Pelletier threw a sidelong glance at his companion. The doctor’s air of good-fellowship destroyed the sort of mistrust which his words had excited.

‘If Bouchereau died, his wife would be rich?’ said the captain, half under his breath, but with an interrogative accent.

‘Gracious!’ answered the doctor, ‘this time it wouldn’t be by one hundred thousand, but by two hundred thousand that you would have to count the crowns of the dowry.’

‘You are exaggerating,’ cried the captain whose eyes shone with a sudden brilliance.

‘The calculation is an easy one to do,’ responded Dr. Magnan with an assured air. ‘Madame Bouchereau has inherited from her father one hundred thousand francs; she is expecting one hundred and fifty thousand from her mother: and her husband will leave her at least three hundred and fifty thousand: add them up.’

‘Then he has left her everything by his marriage settlement?’ asked Pelletier, whose emotion had grown at each figure articulated by his companion.

‘Everything,’ answered the doctor in a solemn voice.

This powerful monosyllable was as good as a long discourse. With a companion whose intelligence he could have esteemed, Dr. Magnan would not have added a single word. But finding the captain richer in shoulders than brain, as he had said of him some hours before, he was not afraid to insist a little heavily on an idea from which he expected a magic result.

‘You who have the matrimonial bump well developed,’ he went on with an air of pleasantry, ‘there’s a match that would suit you; a young woman, pretty, amiable, and a fortune of six hundred thousand francs. It is true that to bring an affair like this safely to harbour, one wouldn’t need to begin by killing the husband.’

Pelletier affected to laugh, though his face had taken an instant ago a dreamy expression. Certain of having attained his end, the doctor alleged a visit, and quitted his companion, whom he left at the Boulevard, smitten to the heart by the six hundred thousand francs of the presumptive widow.

All at once, and with the furious rapidity of a wounded boar, the captain went from the Madeleine to the Bastille without a bus: at the Porte Saint Martin, his decision was made.

‘Without being aware of it,’ he thought, ‘the doctor has given me excellent advice: fight with Bouchereau! I’m not such a fool; I would kill him; my hand is so unlucky! Then how would I dare to appear before Virginia? The little lady doesn’t look on me with an indifferent eye; by good luck, in courting her these three months, I’ve taken the initiative, so that, when the great day does arrive, she ’ll not be able to suppose that I love her for her fortune. Kill Bouchereau? That would be stupid. Let him die his own fine death, the dear man, I’ll make no objections. According to all appearances I shall have enough opportunity to fight with my rivals when his wife’s a widow. Six hundred thousand francs! There ’ll be a crowd of them: but let the others look out for themselves. I’ve got my name down first, and I’m not the man to let anybody walk over my body.’

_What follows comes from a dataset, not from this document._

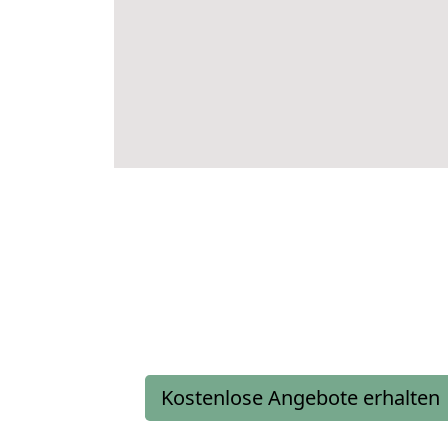
Kostenlose Angebote erhalten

Next morning, the captain entered Dr. Magnan’s house well before the hour reserved for consultations.

‘Doctor,’ he said to him with an air of military frankness, ‘what you said to me yesterday about Bouchereau’s illness, has made me reflect seriously. It seems to me that, in all good faith, I can hardly fight with a man who has no more than six months to live. Suppose that I would him. A sword cut, of which another man would get better, would perhaps be fatal to him, considering his condition; and then I would reproach myself all my life for having killed an old friend for a stupid trifle. Did he tell you the cause of our quarrel?’

‘No,’ said the doctor, who, in his quality of negotiator, thought he had the right to tell lies.